ArchieStar · 20/06/2017 11:40

I would've checked with him as financial decisions should be handled jointly in my eyes, but I don't think you were wrong in doing so as he's mentioned it if that makes sense. Using the kids against you is 10000% NOT ok!!

Hont1986 · 20/06/2017 11:41

You said you were discussing the £149 car part, not the watches. Presumably he never said to cancel those since he was taken by surprise by it.

MrsELM21 · 20/06/2017 11:42

God he sounds horrible

Kezi4 · 20/06/2017 11:43

Angry revenge cancelling of your son's backpack is BU, but I think cancelling his watches without discussion was BU too - they came to less than £50, he was going to send one back, and you were already in the overdraft (unless it was unplanned and you were getting additional charges per day?).

LagunaBubbles · 20/06/2017 11:43

He sounds awful but Im afraid I agree with Hont, if my DH cancelled something I had ordered without speaking to me first I would be furious!

troodiedoo · 20/06/2017 11:43

He doesn't impress me much. Purely for buying two watches never mind the rest. But main issue seems to be poor
communication.

AyeAmarok · 20/06/2017 11:45

He sounds like an idiot.

Freddofrog1983 · 20/06/2017 11:46

Hont, When he phoned me about the transaction on the internet banking he asked me to log on to paypal which I did. He then mentioned about having to cancel the watches which he had just ordered. No, he didn't tell me to cancel them but as i was on the computer i thought it would be easier to sort it out as I just wanted us to get back in credit.

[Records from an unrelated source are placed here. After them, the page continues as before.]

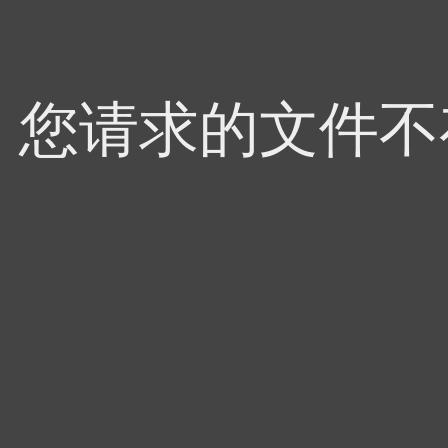
4，您请求的文件不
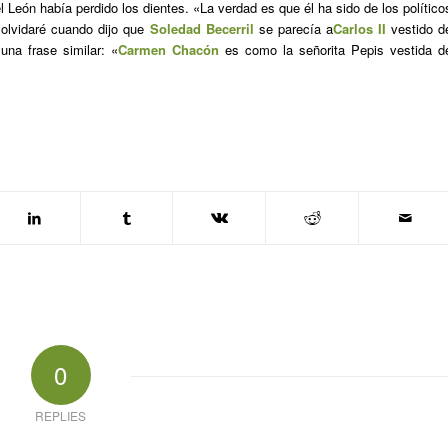
l León había perdido los dientes. «La verdad es que él ha sido de los político
 olvidaré cuando dijo que
Soledad Becerril
se parecía a
Carlos II
vestido d
una frase similar: «
Carmen Chacón
es como la señorita Pepis vestida d
0
REPLIES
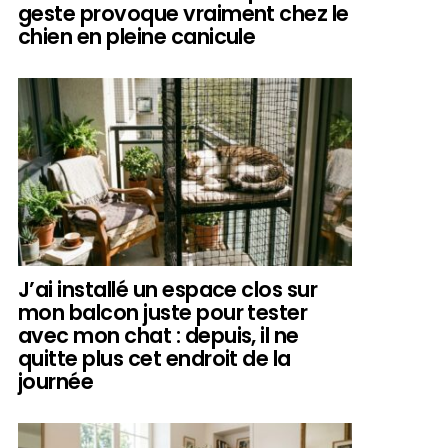
geste provoque vraiment chez le
chien en pleine canicule
J’ai installé un espace clos sur
mon balcon juste pour tester
avec mon chat : depuis, il ne
quitte plus cet endroit de la
journée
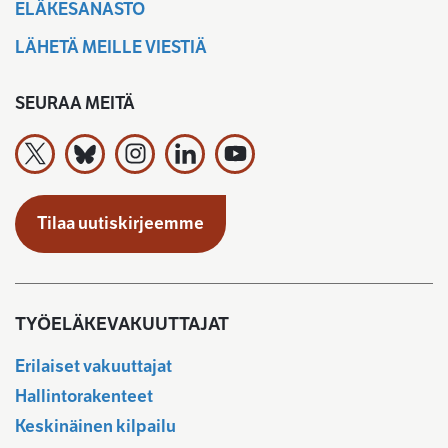
ELÄKESANASTO
LÄHETÄ MEILLE VIESTIÄ
SEURAA MEITÄ
Työeläkevakuuttajat TELA ry X:ssä
Työeläkevakuuttajat TELA ry Bluesky:ssa
Työeläkevakuuttajat TELA ry Instagramiss
Työeläkevakuuttajat TELA ry Linked
Työeläkevakuuttajat TELA r
Tilaa uutiskirjeemme
TYÖELÄKEVAKUUTTAJAT
Erilaiset vakuuttajat
Hallintorakenteet
Keskinäinen kilpailu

Obviously he intended to uses savings to replenish account.

OP posts:
araiwa · 20/06/2017 11:46

You sound very controlling. Im not surprised he was pissed off

ofudginghell · 20/06/2017 11:48

Do what we do.
We have a joint household account for all bills including petrol car tax insurances and food utilities etc. We both pay an equal amount into it each month.
We then have our own seperate accounts where whatever's left after household transfer is our own. We roughly earn the same most months.
Anything needed for dc or house we go halves in.
Last month he paid for breakfast out when he got paid and this month I did.
The dc get £50 each on birthdays and about £50 in lunch out and extra presents from other siblings. We pay half each for that.

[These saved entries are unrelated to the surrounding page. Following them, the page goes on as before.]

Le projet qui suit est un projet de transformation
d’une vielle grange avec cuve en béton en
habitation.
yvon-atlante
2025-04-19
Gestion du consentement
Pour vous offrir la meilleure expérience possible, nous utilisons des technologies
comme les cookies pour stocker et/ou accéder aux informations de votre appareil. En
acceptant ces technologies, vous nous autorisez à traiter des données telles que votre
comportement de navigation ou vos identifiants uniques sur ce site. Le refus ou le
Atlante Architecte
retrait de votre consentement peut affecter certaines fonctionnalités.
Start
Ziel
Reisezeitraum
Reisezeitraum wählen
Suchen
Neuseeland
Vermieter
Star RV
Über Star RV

Freddofrog1983 · 20/06/2017 11:49

Kezi, We were already in the overdraft, the £149 put us in the overdradt and the watches combined came to nearly £90, We have a £300 overdraft.

OP posts:
BorisTrumpsHair · 20/06/2017 12:11

MN'ers are very keen on joint bank accounts, but there are many people, including this tossers, who should not be having joint bank accounts with their P's.

I never had a joint bank account with XP - in theory I would have loved to do this, but as he was financially irresponsible there was no way I was going to give him any access to my earnings, until he showed himself to be more responsible. he never did.

expatinscotland · 20/06/2017 12:15

Two watches? A car part? Who doesn't check the accounts first? He sounds fucking irresponsible.

category12 · 20/06/2017 12:15

I think Boris is right here. If this is the sort of thing that happens between you a lot, then you need to separate finances a bit. Or have one account for bills/household stuff and another for frivolous spending.

Ceto · 20/06/2017 12:22

For goodness sake, just ring him back and talk to him. Explain that the thing with the watches was a misunderstanding and that you will reorder if he really wants to, but you are just wondering whether it might be better to wait till your pay comes in. And later, when all this has calmed down, have a discussion with him about why he feels the need to use the kids to get back at you when he's in a temper and how that has to stop; and about closer control of your finances generally.